Pesimismo, desesperanza y disminución de la motivación.
El tiempo, típico de otoño. Aún quedan hojas en los álamos blancos, aunque ya han caído las del nogal y las de la catalpa.
En estos últimos días, amanece nublado, aunque hay ratos que se deja ver el sol, rayos que salgo para aprovecharlos. Cuando esto escribo llueve parejo y ya es noche cerrada. En un claro les he echado su comida a los perros y ya la única faena que me queda es prepararme la cena. Maldita las ganas que tengo de comer.
Mi hijo lleva dos días en la ciudad, por lo que aparte de la compañía de los perros, estoy más solo que la una.
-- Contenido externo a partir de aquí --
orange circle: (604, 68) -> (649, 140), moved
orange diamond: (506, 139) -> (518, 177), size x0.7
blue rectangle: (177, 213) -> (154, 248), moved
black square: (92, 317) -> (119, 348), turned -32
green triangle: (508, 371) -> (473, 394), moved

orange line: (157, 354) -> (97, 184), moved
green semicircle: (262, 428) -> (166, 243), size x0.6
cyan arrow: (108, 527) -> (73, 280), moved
Incluso Sole que suele aparecer dos veces al día para ver si necesito algo, también ha desaparecido.
No es que mi hijo sea un gran conversador, más bien todo lo contrario, pero cuando está aquí no para de hacer cosas y o bien viéndolo o echándole una mano, el tiempo pasa más rápido.
Me encuentro triste, tengo un descenso del estado de ánimo, pesimismo, desesperanza y disminución de la motivación.
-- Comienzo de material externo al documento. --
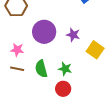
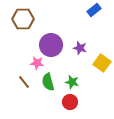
pink star: (17, 50) -> (37, 63), moved
brown line: (17, 69) -> (24, 82), turned 40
Aunque a María la veo cada vez más difusa, sin embargo nadie puede imaginarse lo que echo de menos su compañía. Es una sensación extraña, es como si me faltara parte de mí. No termino de acostumbrarme a que se haya marchado. No le perdono que me haya dejado. No es egoísmo sino más bien me siento responsable de que lo haya hecho.
No es cuestión de soledad, ni tampoco de falta de amigos, es vacío del alma.
En Costa Rica cada vez que me despertaba y veía la luz que entraba por la ventana, me decía tengo un día más de vida, tengo que aprovecharlo. Cada mañana era una vida nueva por descubrir, todo lo contrario de ahora, me despierto y me digo otro día más.
El mundo sigue, pero espero que estas sensaciones me vayan cambiando, si no, no merecería la pena.